How did you implement the sorting? Explain your design choices. (2 pts)
--------------------------------------------------
Considering a Parent node, the sorting is implemented by computing the smaller of the two ray `t` values for each child and storing it in a simple `float` array. Such array is then used to sort the children using `std::sort`. The tree should not be modified during traversal, as multiple rays can be evaluated at the same time, so the children are not sorted directly from the array of children contained in a Parent node. Instead, an array of `uint8_t` is created to store the *indices* of the children contained in the Parent. Both this array and the array of `t` values are created on the stack with constant size 8, avoiding slow dynamic calls. In case some children are not intersected by the ray, their indices are not stored. The sorting only happens for the actually valid children, saving some computation time. Moreover, the `rayIntersect` function from BoundingBox is guaranteed to be called only once, as its `nearT` and `farT` results are first checked by my code (avoiding the need to call the two different versions of the function) and then `nearT` is stored in the array so that it can be rechecked before its corresponding node is evaluated.

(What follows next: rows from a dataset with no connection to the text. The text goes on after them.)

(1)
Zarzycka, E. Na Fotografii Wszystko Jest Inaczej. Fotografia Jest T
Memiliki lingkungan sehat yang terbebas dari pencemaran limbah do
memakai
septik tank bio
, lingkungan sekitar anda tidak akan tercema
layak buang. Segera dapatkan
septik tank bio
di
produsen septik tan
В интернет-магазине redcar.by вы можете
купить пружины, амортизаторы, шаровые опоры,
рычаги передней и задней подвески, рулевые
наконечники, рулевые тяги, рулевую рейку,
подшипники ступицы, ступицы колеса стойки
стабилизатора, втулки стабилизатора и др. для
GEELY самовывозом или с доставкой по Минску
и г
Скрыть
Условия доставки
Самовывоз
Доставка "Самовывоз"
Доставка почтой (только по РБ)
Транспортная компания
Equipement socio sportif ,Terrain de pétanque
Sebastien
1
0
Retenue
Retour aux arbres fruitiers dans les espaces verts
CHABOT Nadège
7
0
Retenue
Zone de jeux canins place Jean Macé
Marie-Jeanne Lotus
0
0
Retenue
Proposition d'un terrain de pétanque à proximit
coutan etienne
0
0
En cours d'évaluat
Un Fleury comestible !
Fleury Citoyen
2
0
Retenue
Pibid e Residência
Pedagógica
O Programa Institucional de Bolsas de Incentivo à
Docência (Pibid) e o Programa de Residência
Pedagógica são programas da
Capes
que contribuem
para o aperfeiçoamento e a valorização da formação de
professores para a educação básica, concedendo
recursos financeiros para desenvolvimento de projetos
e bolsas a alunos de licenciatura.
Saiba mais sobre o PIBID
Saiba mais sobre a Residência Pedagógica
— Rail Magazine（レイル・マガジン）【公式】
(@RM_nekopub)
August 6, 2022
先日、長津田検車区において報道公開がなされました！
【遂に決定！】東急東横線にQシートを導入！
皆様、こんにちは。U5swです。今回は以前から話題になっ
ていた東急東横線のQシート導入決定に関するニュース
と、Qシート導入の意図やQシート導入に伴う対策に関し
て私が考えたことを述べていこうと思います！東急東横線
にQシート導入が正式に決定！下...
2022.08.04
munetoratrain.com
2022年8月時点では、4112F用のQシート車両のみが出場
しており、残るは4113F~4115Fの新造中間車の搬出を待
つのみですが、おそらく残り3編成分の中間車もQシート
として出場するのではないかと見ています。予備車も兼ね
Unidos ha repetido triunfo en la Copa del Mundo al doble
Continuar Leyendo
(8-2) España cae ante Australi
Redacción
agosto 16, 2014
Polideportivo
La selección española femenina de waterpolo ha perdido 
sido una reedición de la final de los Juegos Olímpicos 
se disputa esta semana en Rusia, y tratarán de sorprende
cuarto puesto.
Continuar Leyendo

Initially I implemented this mechanism in my iterative ray traversal code, but it turned out to be slower than my baseline in my first implementation, and then just a bit faster using a more efficient implementation. I figured that there was a non-negligible overhead in adding nodes to the queue. In fact, as opposed to a recursive implementation which can avoid to call itself on the subsequent children if the intersection in one of the previous ones can prune the tree, the iterative implementation has to add all the children to the queue, which are then subsequently discarded if the tree can be pruned. This still allows for a speedup thanks to pruning, but it is not as pronounced. For this reason, I switched to a recursive implementation of the depth-first traversal.

Measure the render time with this improved version. How much of a speedup is this relative to Part 2? Elaborate the configuration details you use for comparison. (5 pts)
--------------------------------------------------
Here is a chart comparing my most efficient method in the previous section with my final implementation. All the results are obtained in the same way as in the previous charts: average of 3 runs on M1 Pro with 8 threads, rendering Ajax bust at 768x768 px with 32 samples per pixel.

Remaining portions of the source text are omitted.